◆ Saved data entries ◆

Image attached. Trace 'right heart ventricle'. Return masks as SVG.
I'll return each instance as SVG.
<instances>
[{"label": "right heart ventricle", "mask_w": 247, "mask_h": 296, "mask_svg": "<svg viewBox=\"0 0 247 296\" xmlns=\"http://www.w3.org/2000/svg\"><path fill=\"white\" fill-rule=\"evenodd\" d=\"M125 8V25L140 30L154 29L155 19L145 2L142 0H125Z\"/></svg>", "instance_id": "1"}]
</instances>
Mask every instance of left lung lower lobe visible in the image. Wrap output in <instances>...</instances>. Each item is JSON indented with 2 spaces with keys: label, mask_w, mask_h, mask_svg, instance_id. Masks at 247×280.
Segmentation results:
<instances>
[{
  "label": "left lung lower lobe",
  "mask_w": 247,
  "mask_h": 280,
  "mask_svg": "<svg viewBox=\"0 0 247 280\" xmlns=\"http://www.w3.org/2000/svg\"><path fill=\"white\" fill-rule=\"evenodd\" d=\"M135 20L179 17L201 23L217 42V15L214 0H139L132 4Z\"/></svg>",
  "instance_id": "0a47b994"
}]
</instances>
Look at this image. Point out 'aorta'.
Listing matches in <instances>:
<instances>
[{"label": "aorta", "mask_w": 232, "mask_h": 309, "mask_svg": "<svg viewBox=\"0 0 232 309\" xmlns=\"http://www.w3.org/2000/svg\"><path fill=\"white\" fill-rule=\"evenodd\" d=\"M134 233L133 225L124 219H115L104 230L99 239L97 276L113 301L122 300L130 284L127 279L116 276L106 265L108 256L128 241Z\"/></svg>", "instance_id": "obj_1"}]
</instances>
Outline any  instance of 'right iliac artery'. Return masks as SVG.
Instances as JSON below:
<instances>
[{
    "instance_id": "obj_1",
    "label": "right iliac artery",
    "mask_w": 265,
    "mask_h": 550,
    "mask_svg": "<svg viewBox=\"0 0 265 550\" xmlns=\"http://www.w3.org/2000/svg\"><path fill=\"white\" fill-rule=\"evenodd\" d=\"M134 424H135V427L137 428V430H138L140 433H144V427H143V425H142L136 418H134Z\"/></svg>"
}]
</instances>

◆ Work item ◆
Reproduce every record exactly, line by line.

◆ Result of the exercise ◆
Image attached. Trace 'right heart ventricle'. Return masks as SVG.
I'll return each instance as SVG.
<instances>
[{"label": "right heart ventricle", "mask_w": 247, "mask_h": 296, "mask_svg": "<svg viewBox=\"0 0 247 296\" xmlns=\"http://www.w3.org/2000/svg\"><path fill=\"white\" fill-rule=\"evenodd\" d=\"M125 8V25L140 30L154 29L155 19L145 2L142 0H125Z\"/></svg>", "instance_id": "1"}]
</instances>
Mask every instance of left lung lower lobe visible in the image. Wrap output in <instances>...</instances>. Each item is JSON indented with 2 spaces with keys: label, mask_w, mask_h, mask_svg, instance_id. Masks at 247×280.
Segmentation results:
<instances>
[{
  "label": "left lung lower lobe",
  "mask_w": 247,
  "mask_h": 280,
  "mask_svg": "<svg viewBox=\"0 0 247 280\" xmlns=\"http://www.w3.org/2000/svg\"><path fill=\"white\" fill-rule=\"evenodd\" d=\"M135 20L179 17L201 23L217 42V15L214 0H139L132 4Z\"/></svg>",
  "instance_id": "0a47b994"
}]
</instances>
Look at this image. Point out 'aorta'.
Listing matches in <instances>:
<instances>
[{"label": "aorta", "mask_w": 232, "mask_h": 309, "mask_svg": "<svg viewBox=\"0 0 232 309\" xmlns=\"http://www.w3.org/2000/svg\"><path fill=\"white\" fill-rule=\"evenodd\" d=\"M134 233L133 225L124 219H115L104 230L99 239L97 276L113 301L122 300L130 284L127 279L116 276L106 265L108 256L128 241Z\"/></svg>", "instance_id": "obj_1"}]
</instances>
Outline any  instance of 'right iliac artery'. Return masks as SVG.
Instances as JSON below:
<instances>
[{
    "instance_id": "obj_1",
    "label": "right iliac artery",
    "mask_w": 265,
    "mask_h": 550,
    "mask_svg": "<svg viewBox=\"0 0 265 550\" xmlns=\"http://www.w3.org/2000/svg\"><path fill=\"white\" fill-rule=\"evenodd\" d=\"M134 424H135V427L137 428V430H138L140 433H144V427H143V425H142L136 418H134Z\"/></svg>"
}]
</instances>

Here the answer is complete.